GeoSights: Sheep Creek Canyon Geological Area, Daggett County
By Christine Wilkerson
Sheep Creek Canyon Geological Area (SCCGA) is a scenic locale depicting almost 800 million years of geologic history, situated on the north flank of the eastern Uinta Mountains just west of Flaming Gorge National Recreation Area. Drive the loop road through the geological area to see stunning views, spectacular cliffs, dramatically tilted and folded rock layers, and the Rocky Mountain bighorn sheep for which the creek is named. Signs along the road within SCCGA point out the different geologic rock formations.
The oldest rocks of SCCGA were deposited in an ancient basin around 770 million years ago, first in streams, then in both non-marine and marine environments indicative of an encroaching sea. Strata representing the subsequent 410 million years are missing (unconformity). Either these rocks were never deposited or were eroded away before the geological area’s next rock formation was deposited, but regional evidence suggests that this area was at or above sea level during this time.
Seas flooded this region approximately 350 million years ago, and for 65 million years shallow marine and coastal sediments were deposited until the seas completely withdrew and an eolian (wind-blown) sand environment dominated. Succeeding the sand dunes, the youngest rock formations in SCCGA were deposited in marine environments that were separated in time by a sea-level drop and a 10-million-year unconformity.
Rocks younger than 245 million years old have been eroded from SCCGA, but are preserved just north of the geological area’s boundary. These rocks reveal that deposition of marine and non-marine sediments continued until about 70 million years ago when the area began to rise during the Laramide orogeny, causing the seas to retreat forever and the Uinta Mountains to form. During this time of mountain building (70 to 40 million years ago), the rocks in SCCGA were uplifted, eroded, faulted, folded, and tilted steeply northward.

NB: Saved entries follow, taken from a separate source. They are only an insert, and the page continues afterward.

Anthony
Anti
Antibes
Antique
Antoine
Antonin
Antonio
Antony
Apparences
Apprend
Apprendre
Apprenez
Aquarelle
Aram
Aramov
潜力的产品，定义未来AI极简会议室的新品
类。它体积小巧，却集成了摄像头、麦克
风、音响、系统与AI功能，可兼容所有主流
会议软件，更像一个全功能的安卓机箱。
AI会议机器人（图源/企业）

Geologically recent deposits in SCCGA include sediments and rock debris from landslides, debris flows, rivers and streams, and talus.
As you travel through SCCGA, you will see many interesting geological features. Three main geologic sites along the loop road are highlighted in this article: Sheep Creek Canyon overlook, Palisades Memorial Park, and Tower Rock.
The Sheep Creek Canyon overlook, at the southern boundary of the geological area, presents a panoramic view of the strata and structure of SCCGA. From the viewpoint you can see the red rocks of the 770-million-year-old formation of Hades Pass that were emplaced against the much younger gray rocks of Deseret Limestone (about 350 million years old) by a fault during uplift of the Uinta Mountains. These strata were also folded and tilted during that time. The Deseret Limestone cliff is known as The Palisades.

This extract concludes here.